Nel XVIII secolo in Europa  centrale regnava l’ignoranza e le persone erano terribilmente superstiziose. Erano tantissime le condizioni e i fatti inspiegabili a cui, per ignoranza, non sapevano dare risposta. In questo panorama si distinse l’arciduchessa d’Austria e regina di Ungheria e Boemia.

Divenne un punto fermo di razionalità. Fu nel gennaio del 1755 che Maria Teresa venne a conoscenza di un fatto: un vampiro nella Moravia scatenava il panico e con l’approvazione del cleso il popolo era riuscito a far riesumare  alcuni corpi per farli decapitare e bruciare.

Era proprio l’ingoranza di quest’ultimo a far dilagare la superstizione e la paura.
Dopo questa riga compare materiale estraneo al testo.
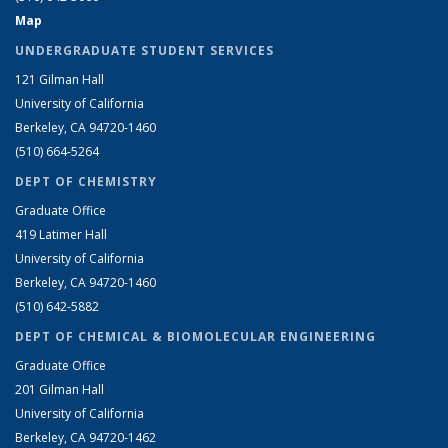
Map
UNDERGRADUATE STUDENT SERVICES
121 Gilman Hall
University of California
Berkeley, CA 94720-1460
(510) 664-5264
DEPT OF CHEMISTRY
Graduate Office
419 Latimer Hall
University of California
Berkeley, CA 94720-1460
(510) 642-5882
DEPT OF CHEMICAL & BIOMOLECULAR ENGINEERING
Graduate Office
201 Gilman Hall
University of California
Berkeley, CA 94720-1462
L’arciduchessa, per capire e spiegare quei fenomeni, si affidò alla cooperazione e consulenza del suo medico, l’enimente scienziato Gerard van Swieten.
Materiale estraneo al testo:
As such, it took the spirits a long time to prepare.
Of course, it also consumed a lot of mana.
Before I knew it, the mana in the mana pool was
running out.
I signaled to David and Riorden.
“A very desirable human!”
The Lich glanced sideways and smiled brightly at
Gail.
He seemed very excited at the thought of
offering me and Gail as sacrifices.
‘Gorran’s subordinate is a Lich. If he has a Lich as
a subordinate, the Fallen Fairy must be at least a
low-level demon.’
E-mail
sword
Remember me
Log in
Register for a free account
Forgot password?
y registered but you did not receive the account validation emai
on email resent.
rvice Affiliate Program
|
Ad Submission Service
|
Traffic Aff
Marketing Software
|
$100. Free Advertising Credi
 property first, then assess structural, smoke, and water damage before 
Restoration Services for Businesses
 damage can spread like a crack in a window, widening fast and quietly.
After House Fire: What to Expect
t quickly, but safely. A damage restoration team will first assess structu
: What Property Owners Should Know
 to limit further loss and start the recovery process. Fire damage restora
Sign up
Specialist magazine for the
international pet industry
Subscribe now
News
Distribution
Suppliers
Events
L’uomo per ogni indagine scriveva un dettagliato rapporto per la regina. Ne primo affermò che la mancata decomposizione dei cadaveri non era dovuta a qualche stranezza, bensì al ftto che le bare erano state sigillate ermeticamente  ed erano state poste in una terra molto asciutta.
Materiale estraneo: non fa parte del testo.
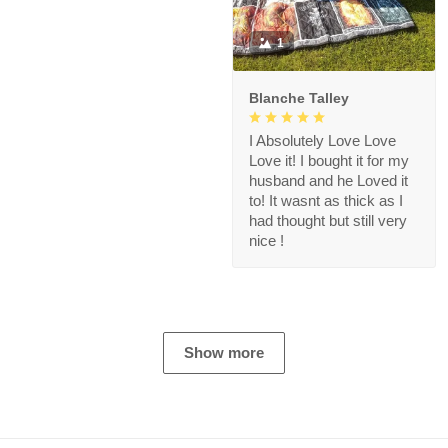
1
Blanche Talley
I Absolutely Love Love
Love it! I bought it for my
husband and he Loved it
to! It wasnt as thick as I
had thought but still very
nice !
Show more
Un altro caso emblematico fu quello di Rosina Polackin che i medici del luogo ove abitava definivano vampiro. In realtà la donna era stata sepolta e il suo corpo giaceva congelato a causa della stagione e così lo avevano riesumato completamente integro. Il medico di corte ne fece rapporto citando l’ignoranza dei colleghi.

In pratica le leggende nascevano a causa della scarsa conoscenza anche delle più basilari tecniche di conservazione e alimentavano le paure. Nel 1755 l’arciduchessa, dopo aver letto l’ennesimo rapporto, decise di proclamare un editto  che vietava le procedure tradizionali, e la riesumazione di corpi di persone credute vampiri o altre creature leggendarie. I decreto di Maria Teresa non scofisse la superstizione, la paura o la caccia ai vampiri, ma limitò il verificarsi di simili situazioni. Qualcuno però non ha smesso di profanare tombe e di prendersela con il copro di qualcuno ritenuto vampito. Un caso simile è avvenuto in Ungheria nel 1912.